MIC - the Guardian of Fortress Russia
In post-Soviet Russia, the collapsed total command-administrative model has been replaced by a political-economic hierarchy based on state corporatism which was born, and has reached its heyday, under Vladimir Putin. As in the USSR, the defense industry or military-industrial complex (MIC) has managed to occupy one of the key roles in this hierarchy.
With regards to the MIC, this is not about market efficiency, but preferences of power elites, powers of authority and participation in the distribution of budgetary funds. The main distinctive features here are the total dependence on state financing and the low level of cost control on behalf of parliament and the government.
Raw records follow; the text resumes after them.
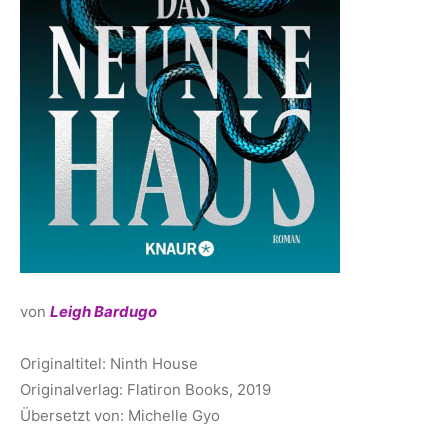
von
Leigh Bardugo
Originaltitel: Ninth House
Originalverlag: Flatiron Books, 2019
Übersetzt von: Michelle Gyo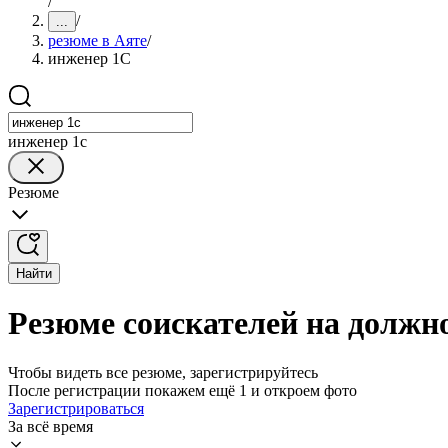
/
/
...
резюме в Аяте
/
инженер 1С
инженер 1с
Резюме
Найти
Резюме соискателей на должн
Чтобы видеть все резюме, зарегистрируйтесь
После регистрации покажем ещё 1 и откроем фото
Зарегистрироваться
За всё время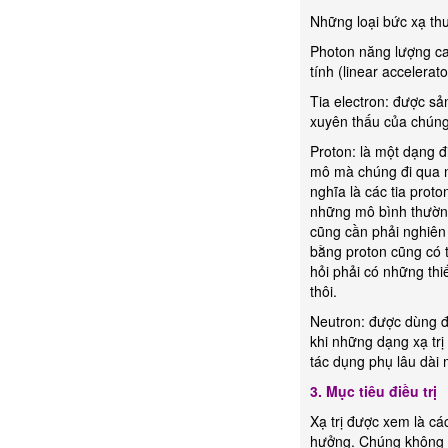
Những loại bức xạ th
Photon năng lượng ca
tính (linear accelerat
Tia electron: được sả
xuyên thấu của chúng
Proton: là một dạng đ
mô mà chúng đi qua n
nghĩa là các tia prot
những mô bình thườn
cũng cần phải nghiên 
bằng proton cũng có t
hỏi phải có những thi
thôi.
Neutron: được dùng điề
khi những dạng xạ tr
tác dụng phụ lâu dài
3. Mục tiêu điều trị
Xạ trị được xem là cá
hưởng. Chúng không c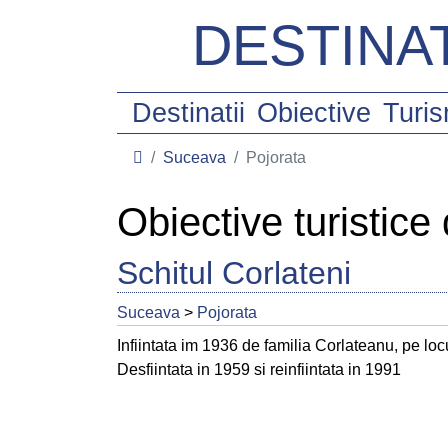
DESTINAT
Destinatii
Obiective
Turi
Suceava
Pojorata
Obiective turistice
Schitul Corlateni
Suceava
>
Pojorata
Infiintata im 1936 de familia Corlateanu, pe locu
Desfiintata in 1959 si reinfiintata in 1991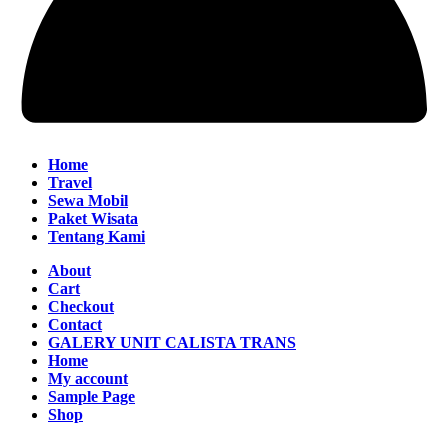
Home
Travel
Sewa Mobil
Paket Wisata
Tentang Kami
About
Cart
Checkout
Contact
GALERY UNIT CALISTA TRANS
Home
My account
Sample Page
Shop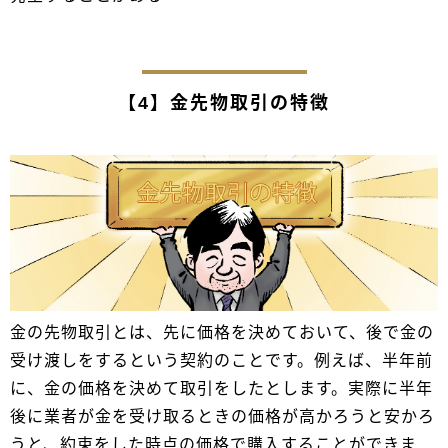
【4】金先物取引の特徴
金の先物取引とは、先に価格を決めておいて、後で金の
受け渡しをするという契約のことです。例えば、半年前
に、金の価格を決めて取引をしたとします。実際に半年
後に業者が金を受け取るときの価格が高かろうと安かろ
うと、約束をした時点の価格で購入することができま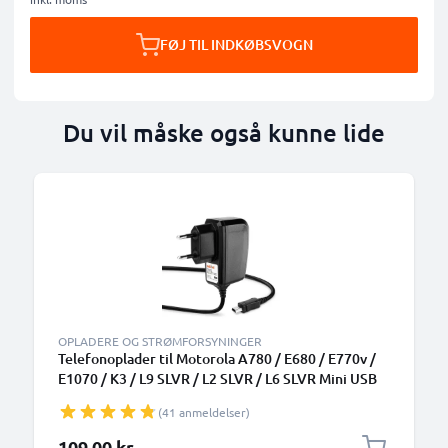
FØJ TIL INDKØBSVOGN
Du vil måske også kunne lide
OPLADERE OG STRØMFORSYNINGER
Telefonoplader til Motorola A780 / E680 / E770v /
E1070 / K3 / L9 SLVR / L2 SLVR / L6 SLVR Mini USB
Smartphone opladerkabel 1.1m 5W 1A / 1000mA
(41 anmeldelser)
109,00 kr.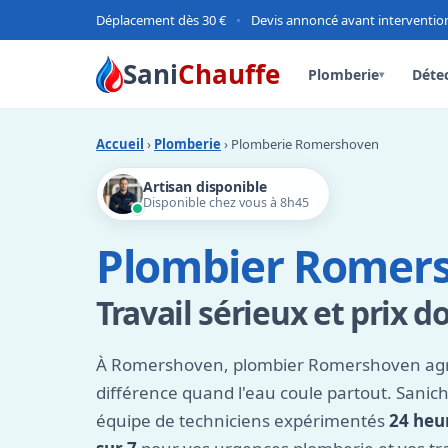
Déplacement dès 30 €
•
Devis annoncé avant interventio
Sani
Chauffe
Plomberie
Détec
▾
Accueil
›
Plomberie
› Plomberie Romershoven
Artisan disponible
Disponible chez vous à 8h45
Plombier Romers
Travail sérieux et prix d
À Romershoven, plombier Romershoven agréé
différence quand l'eau coule partout. Sanic
équipe de techniciens expérimentés
24 heur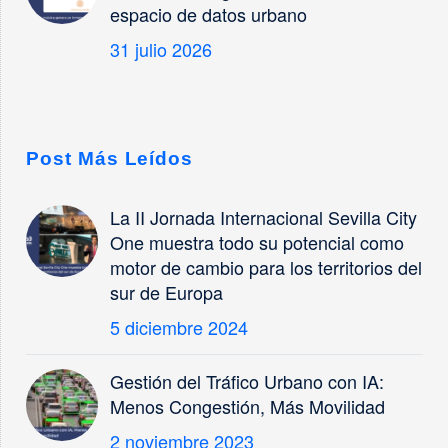
espacio de datos urbano
31 julio 2026
Post Más Leídos
La II Jornada Internacional Sevilla City
One muestra todo su potencial como
motor de cambio para los territorios del
sur de Europa
5 diciembre 2024
Gestión del Tráfico Urbano con IA:
Menos Congestión, Más Movilidad
2 noviembre 2023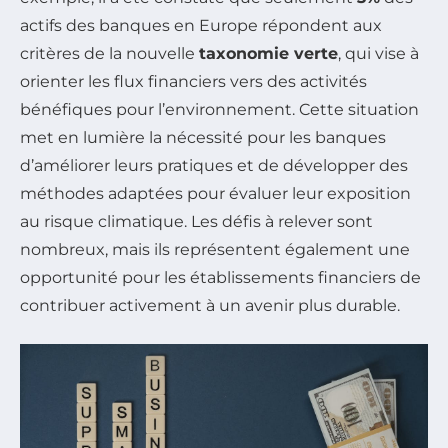
actifs des banques en Europe répondent aux
critères de la nouvelle
taxonomie verte
, qui vise à
orienter les flux financiers vers des activités
bénéfiques pour l’environnement. Cette situation
met en lumière la nécessité pour les banques
d’améliorer leurs pratiques et de développer des
méthodes adaptées pour évaluer leur exposition
au risque climatique. Les défis à relever sont
nombreux, mais ils représentent également une
opportunité pour les établissements financiers de
contribuer activement à un avenir plus durable.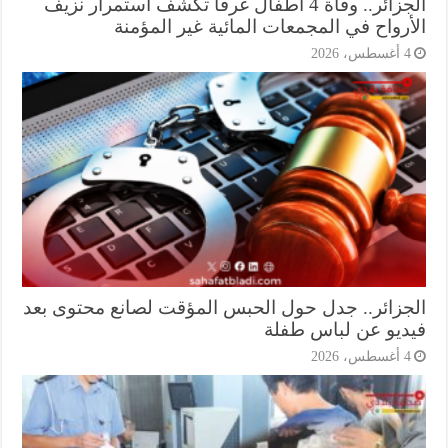
الجزائر.. وفاة 4 أطفال غرقًا تكشف استمرار نزيف
أرواح في المجمعات المائية غير المؤمنة
أغسطس، 2026
جزائر.. جدل حول الحبس المؤقت لصانع محتوى بعد
ديو عن لباس طفلة
أغسطس، 2026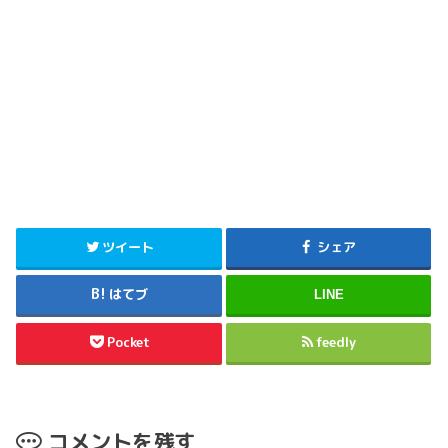
ツイート
シェア
はてブ
LINE
Pocket
feedly
コメントを残す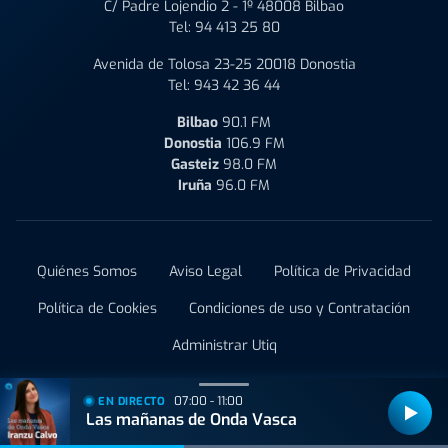
C/ Padre Lojendio 2 - 1º 48008 Bilbao
Tel:
94 413 25 80
Avenida de Tolosa 23-25 20018 Donostia
Tel:
943 42 36 44
Bilbao
90.1 FM
Donostia
106.9 FM
Gasteiz
98.0 FM
Iruña
96.0 FM
Quiénes Somos
Aviso Legal
Política de Privacidad
Política de Cookies
Condiciones de uso y Contratación
Administrar Utiq
© 2021 Onda Vasca
07:00 - 11:00
EN DIRECTO
Las mañanas de Onda Vasca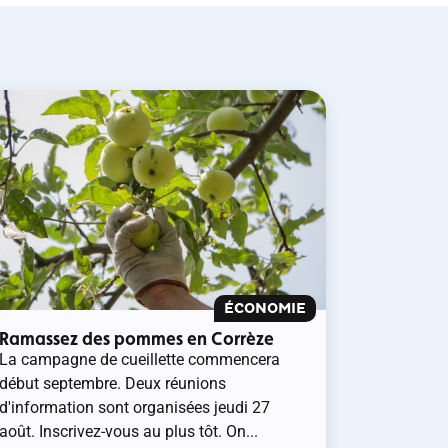
ÉCONOMIE
Ramassez des pommes en Corrèze
La campagne de cueillette commencera
début septembre. Deux réunions
d'information sont organisées jeudi 27
août. Inscrivez-vous au plus tôt. On...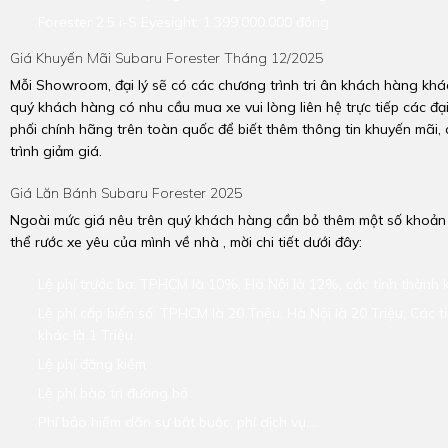
Forester 2.5 i-S Eyesight: 1.399.000.000 đồng
Giá Khuyến Mãi Subaru Forester Tháng 12/2025
Mỗi Showroom, đại lý sẽ có các chương trình tri ân khách hàng khá
quý khách hàng có nhu cầu mua xe vui lòng liên hệ trực tiếp các đại
phối chính hãng trên toàn quốc để biết thêm thông tin khuyến mãi,
trình giảm giá.
Giá Lăn Bánh Subaru Forester 2025
Ngoài mức giá nêu trên quý khách hàng cần bỏ thêm một số khoản 
thể rước xe yêu của mình về nhà , mời chi tiết dưới đây:
Lệ phí trước bạ: TPHCM là 10%, Hà Nội là 12%, các tỉnh thành
Lệ phí cấp biển số: TPHCM là 20 Triệu, Hà Nội là 20 Triệu, Các t
khác là 1 Triệu
Lệ phí đăng kiểm
Lệ phí bào trì đường bộ
Phí bảo hiểm dân sự bắt buộc, phí dịch vụ....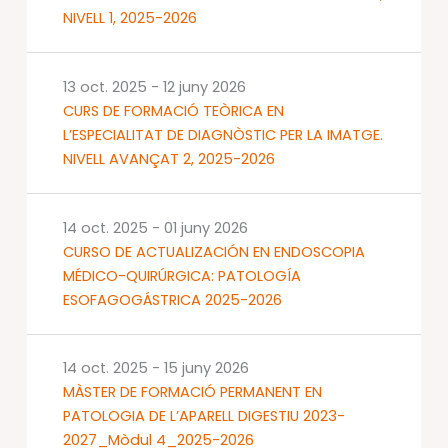
NIVELL 1, 2025-2026
13 oct. 2025
-
12 juny 2026
CURS DE FORMACIÓ TEÒRICA EN
L’ESPECIALITAT DE DIAGNÒSTIC PER LA IMATGE.
NIVELL AVANÇAT 2, 2025-2026
14 oct. 2025
-
01 juny 2026
CURSO DE ACTUALIZACIÓN EN ENDOSCOPIA
MÉDICO-QUIRÚRGICA: PATOLOGÍA
ESOFAGOGÁSTRICA 2025-2026
14 oct. 2025
-
15 juny 2026
MÀSTER DE FORMACIÓ PERMANENT EN
PATOLOGIA DE L’APARELL DIGESTIU 2023-
2027_Mòdul 4_2025-2026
In addition, decisions regarding the purchase of any given types of defense items are taken behind the scenes by the military, security officials and military manufacturers who are themselves former military and intelligence officers.
The state corporation ‘Rostec’ which controls the lion’s share of the defense industry is headed by Sergey Chemezov, a comrade-in-arms and friend of Vladimir Putin’s. The Board of Directors of the state-owned company, ‘Uralvagonzavod’, which produces armoured vehicles and railway cars is chaired by another comrade-in-arms of Putin’s – Yevgeny Shkolov. The ‘Rosoboronexport’ company, the sole intermediary in the supply of all Russian firearms abroad is headed by Anatoly Isaikin, formerly of the KGB and FSB, a Major General, retired. Prior to the spring of 2015, much of the funds of the Russian Federal Space Agency were held in accounts at ‘Fundservicebank’, whose Board of Directors comprise former intelligence and military officers and which is directly related to MIC enterprises, including the state corporation ‘Rostec’.
All this led to the MIC taking a major role in ideological and political life, in securing electoral support for authorities and in foreign policy, too. As a result, it became one of the most ‘interested parties’ first in the cooling of relations between Russia and the West, and then in the confrontation between them.
The defense industry and the idea of modernization
For the government and society in post-Soviet Russia, the notion that the former scientific and technical greatness of the Soviet Union was supposedly inherited by Russia and that it only needs to be applied properly is one of great significance. The point is, however, that the development of Soviet cutting-edge technologies and their manufacture were related to the defense industry. Hence, outside of the command-administrative system, they were, objectively, doomed.
The failure to create effective economic and political institutions has led the Russian political class to the conclusion that only by reviving its former technological and industrial potential can the country regain influence over global processes and ensure the well-being of its citizens. The political class itself, it is believed, shall also gain membership to the club of world elites.
In a predictable manner, hopes have been placed squarely on the MIC which, as envisioned, could become the driving force for Russian modernization – one should just give plants sufficient funds and install loyal persons at their helm. Nobody has paused to consider the fact that attempts to practically implement this fallacy will guarantee nothing aside from the resurgence of the dictatorial regime.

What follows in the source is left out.